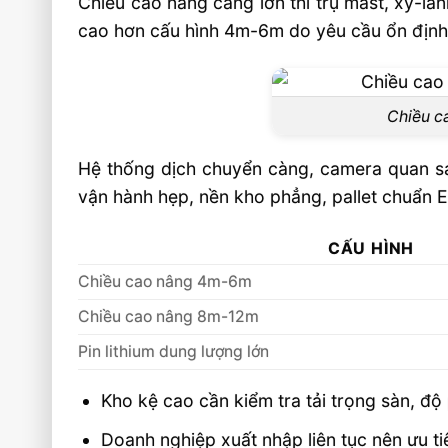
Chiều cao nâng càng lớn thì trụ mast, xy-la
cao hơn cấu hình 4m-6m do yêu cầu ổn định 
Chiều ca
Hệ thống dịch chuyển càng, camera quan s
vận hành hẹp, nền kho phẳng, pallet chuẩn E
CẤU HÌNH
Chiều cao nâng 4m-6m
Chiều cao nâng 8m-12m
Pin lithium dung lượng lớn
Kho kệ cao cần kiểm tra tải trọng sàn, đ
Doanh nghiệp xuất nhập liên tục nên ưu t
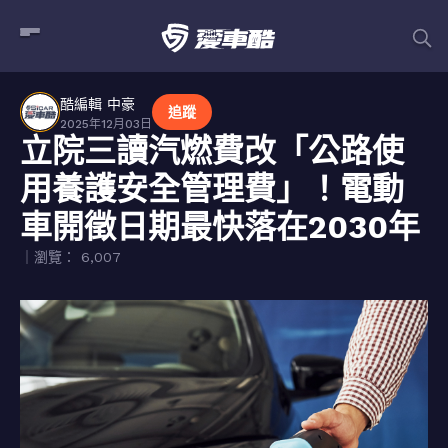
酷編輯 中豪
追蹤
2025年12月03日
立院三讀汽燃費改「公路使
用養護安全管理費」！電動
車開徵日期最快落在2030年
｜瀏覽： 6,007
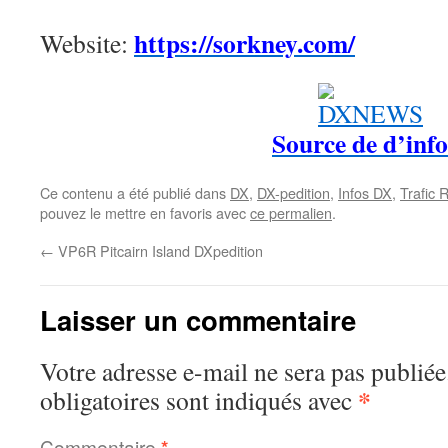
https://sorkney.com/
Website:
Source de d’info
Ce contenu a été publié dans
DX
,
DX-pedition
,
Infos DX
,
Trafic 
pouvez le mettre en favoris avec
ce permalien
.
←
VP6R Pitcairn Island DXpedition
Laisser un commentaire
Votre adresse e-mail ne sera pas publiée
*
obligatoires sont indiqués avec
Commentaire
*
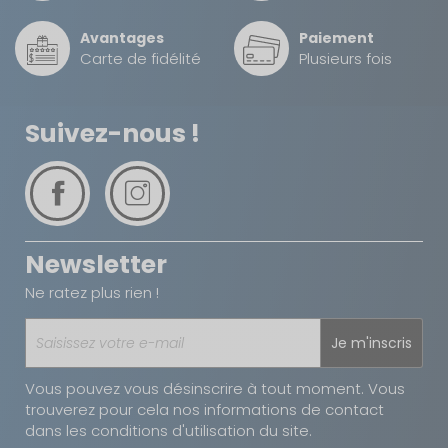
Avantages
Paiement
Carte de fidélité
Plusieurs fois
Suivez-nous !
Newsletter
Ne ratez plus rien !
Je m'inscris
Vous pouvez vous désinscrire à tout moment. Vous
trouverez pour cela nos informations de contact
dans les conditions d'utilisation du site.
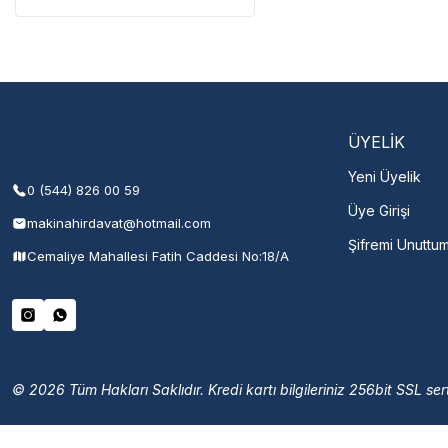
Servisi 
Şehir Seç
M
ÜYELİK
Yeni Üyelik
0 (544) 826 00 59
Üye Girişi
makinahirdavat@hotmail.com
Şifremi Unuttu
Cemaliye Mahallesi Fatih Caddesi No:18/A
© 2026 Tüm Hakları Saklıdır. Kredi kartı bilgileriniz 256bit SSL sert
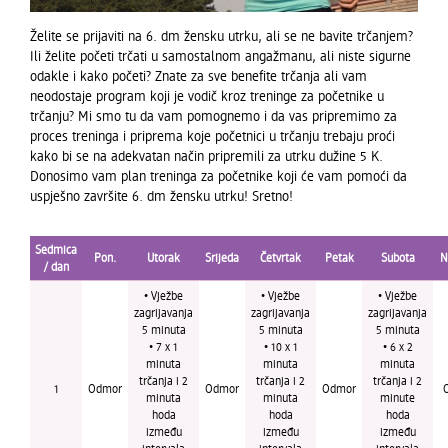
Želite se prijaviti na 6. dm žensku utrku, ali se ne bavite trčanjem?
Ili želite početi trčati u samostalnom angažmanu, ali niste sigurne
odakle i kako početi? Znate za sve benefite trčanja ali vam
neodostaje program koji je vodič kroz treninge za početnike u
trčanju? Mi smo tu da vam pomognemo i da vas pripremimo za
proces treninga i priprema koje početnici u trčanju trebaju proći
kako bi se na adekvatan način pripremili za utrku dužine 5 K.
Donosimo vam plan treninga za početnike koji će vam pomoći da
uspješno završite 6. dm žensku utrku! Sretno!
Sedmica
Pon.
Utorak
Srijeda
Četvrtak
Petak
Subota
N
/ dan
• Vježbe
• Vježbe
• Vježbe
zagrijavanja
zagrijavanja
zagrijavanja
5 minuta
5 minuta
5 minuta
• 7 x 1
• 10 x 1
• 6 x 2
minuta
minuta
minuta
trčanja i 2
trčanja i 2
trčanja i 2
1
Odmor
Odmor
Odmor
minuta
minuta
minute
hoda
hoda
hoda
između
između
između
--
**Task**. What is needed is an exact copy of the entries, without any images.

**Answer box**.
Chiều cao nâng càng lớn thì trụ mast, xy-la
cao hơn cấu hình 4m-6m do yêu cầu ổn định 
Chiều ca
Hệ thống dịch chuyển càng, camera quan s
vận hành hẹp, nền kho phẳng, pallet chuẩn E
CẤU HÌNH
Chiều cao nâng 4m-6m
Chiều cao nâng 8m-12m
Pin lithium dung lượng lớn
Kho kệ cao cần kiểm tra tải trọng sàn, đ
Doanh nghiệp xuất nhập liên tục nên ưu t
酷編輯 中豪
追蹤
2025年12月03日
立院三讀汽燃費改「公路使
用養護安全管理費」！電動
車開徵日期最快落在2030年
｜瀏覽： 6,007
https://sorkney.com/
Website:
Source de d’info
Ce contenu a été publié dans
DX
,
DX-pedition
,
Infos DX
,
Trafic 
pouvez le mettre en favoris avec
ce permalien
.
←
VP6R Pitcairn Island DXpedition
Laisser un commentaire
Votre adresse e-mail ne sera pas publiée
*
obligatoires sont indiqués avec
Commentaire
*
Avantages
Paiement
Carte de fidélité
Plusieurs fois
Suivez-nous !
Newsletter
Ne ratez plus rien !
Je m'inscris
Vous pouvez vous désinscrire à tout moment. Vous
trouverez pour cela nos informations de contact
dans les conditions d'utilisation du site.
Servisi 
Şehir Seç
M
ÜYELİK
Yeni Üyelik
0 (544) 826 00 59
Üye Girişi
makinahirdavat@hotmail.com
Şifremi Unuttu
Cemaliye Mahallesi Fatih Caddesi No:18/A
© 2026 Tüm Hakları Saklıdır. Kredi kartı bilgileriniz 256bit SSL sert
Želite se prijaviti na 6. dm žensku utrku, ali se ne bavite trčanjem?
Ili želite početi trčati u samostalnom angažmanu, ali niste sigurne
odakle i kako početi? Znate za sve benefite trčanja ali vam
neodostaje program koji je vodič kroz treninge za početnike u
trčanju? Mi smo tu da vam pomognemo i da vas pripremimo za
proces treninga i priprema koje početnici u trčanju trebaju proći
kako bi se na adekvatan način pripremili za utrku dužine 5 K.
Donosimo vam plan treninga za početnike koji će vam pomoći da
uspješno završite 6. dm žensku utrku! Sretno!
Sedmica
Pon.
Utorak
Srijeda
Četvrtak
Petak
Subota
N
/ dan
• Vježbe
• Vježbe
• Vježbe
zagrijavanja
zagrijavanja
zagrijavanja
5 minuta
5 minuta
5 minuta
• 7 x 1
• 10 x 1
• 6 x 2
minuta
minuta
minuta
trčanja i 2
trčanja i 2
trčanja i 2
1
Odmor
Odmor
Odmor
minuta
minuta
minute
hoda
hoda
hoda
između
između
između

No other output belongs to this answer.